(Source records):
**********

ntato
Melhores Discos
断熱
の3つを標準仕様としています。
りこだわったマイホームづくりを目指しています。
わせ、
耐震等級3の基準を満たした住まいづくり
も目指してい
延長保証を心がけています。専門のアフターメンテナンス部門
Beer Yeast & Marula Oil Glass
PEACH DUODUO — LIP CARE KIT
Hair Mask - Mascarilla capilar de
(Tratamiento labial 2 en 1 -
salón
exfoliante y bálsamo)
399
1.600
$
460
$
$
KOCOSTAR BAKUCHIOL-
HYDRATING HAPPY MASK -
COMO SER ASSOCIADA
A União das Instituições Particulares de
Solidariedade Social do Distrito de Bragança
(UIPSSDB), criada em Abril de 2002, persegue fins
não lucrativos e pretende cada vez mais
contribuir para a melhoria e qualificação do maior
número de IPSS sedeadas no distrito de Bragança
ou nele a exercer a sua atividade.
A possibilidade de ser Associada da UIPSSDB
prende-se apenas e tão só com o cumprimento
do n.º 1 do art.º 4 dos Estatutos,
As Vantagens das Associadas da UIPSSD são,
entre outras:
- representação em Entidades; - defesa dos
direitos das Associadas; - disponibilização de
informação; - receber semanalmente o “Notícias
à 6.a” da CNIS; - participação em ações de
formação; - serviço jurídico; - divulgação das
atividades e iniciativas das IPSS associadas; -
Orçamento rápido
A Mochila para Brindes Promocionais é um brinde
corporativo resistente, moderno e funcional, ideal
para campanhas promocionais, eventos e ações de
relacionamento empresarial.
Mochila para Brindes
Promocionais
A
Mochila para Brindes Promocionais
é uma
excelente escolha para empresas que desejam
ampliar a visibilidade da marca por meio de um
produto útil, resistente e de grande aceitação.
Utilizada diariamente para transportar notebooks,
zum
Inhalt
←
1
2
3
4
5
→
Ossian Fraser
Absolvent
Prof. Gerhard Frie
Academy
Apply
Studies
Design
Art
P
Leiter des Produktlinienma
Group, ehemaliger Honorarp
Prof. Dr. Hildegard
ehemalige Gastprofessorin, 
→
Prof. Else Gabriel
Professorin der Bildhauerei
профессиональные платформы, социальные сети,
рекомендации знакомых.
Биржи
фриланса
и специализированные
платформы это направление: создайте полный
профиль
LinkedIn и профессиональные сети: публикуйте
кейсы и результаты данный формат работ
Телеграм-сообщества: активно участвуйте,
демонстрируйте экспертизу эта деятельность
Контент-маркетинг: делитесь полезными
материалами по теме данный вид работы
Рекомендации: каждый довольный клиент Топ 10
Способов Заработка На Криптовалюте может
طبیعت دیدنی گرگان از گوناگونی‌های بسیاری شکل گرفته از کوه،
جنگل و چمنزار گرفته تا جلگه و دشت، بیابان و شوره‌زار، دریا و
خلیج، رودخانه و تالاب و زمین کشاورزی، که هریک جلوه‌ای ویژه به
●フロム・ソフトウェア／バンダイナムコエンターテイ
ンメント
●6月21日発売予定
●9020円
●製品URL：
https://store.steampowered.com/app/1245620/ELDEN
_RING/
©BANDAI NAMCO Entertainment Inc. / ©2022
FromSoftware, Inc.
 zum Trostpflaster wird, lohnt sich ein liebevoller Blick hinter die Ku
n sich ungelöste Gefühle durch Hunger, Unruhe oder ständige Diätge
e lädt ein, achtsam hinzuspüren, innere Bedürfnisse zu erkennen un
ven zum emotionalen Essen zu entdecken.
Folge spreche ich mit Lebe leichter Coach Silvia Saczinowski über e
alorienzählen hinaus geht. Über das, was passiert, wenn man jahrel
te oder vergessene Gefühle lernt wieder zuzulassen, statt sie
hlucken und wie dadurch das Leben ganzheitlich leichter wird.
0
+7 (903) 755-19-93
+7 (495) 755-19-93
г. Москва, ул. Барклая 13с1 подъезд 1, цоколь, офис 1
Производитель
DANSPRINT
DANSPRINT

**********

(Exercise goal):
Within the listing above, give again exactly every line from the line with "número de IPSS" through the line with "Leiter des Produktlinienma", both included, and no other line.

(Your solution):
número de IPSS sedeadas no distrito de Bragança
ou nele a exercer a sua atividade.
A possibilidade de ser Associada da UIPSSDB
prende-se apenas e tão só com o cumprimento
do n.º 1 do art.º 4 dos Estatutos,
As Vantagens das Associadas da UIPSSD são,
entre outras:
- representação em Entidades; - defesa dos
direitos das Associadas; - disponibilização de
informação; - receber semanalmente o “Notícias
à 6.a” da CNIS; - participação em ações de
formação; - serviço jurídico; - divulgação das
atividades e iniciativas das IPSS associadas; -
Orçamento rápido
A Mochila para Brindes Promocionais é um brinde
corporativo resistente, moderno e funcional, ideal
para campanhas promocionais, eventos e ações de
relacionamento empresarial.
Mochila para Brindes
Promocionais
A
Mochila para Brindes Promocionais
é uma
excelente escolha para empresas que desejam
ampliar a visibilidade da marca por meio de um
produto útil, resistente e de grande aceitação.
Utilizada diariamente para transportar notebooks,
zum
Inhalt
←
1
2
3
4
5
→
Ossian Fraser
Absolvent
Prof. Gerhard Frie
Academy
Apply
Studies
Design
Art
P
Leiter des Produktlinienma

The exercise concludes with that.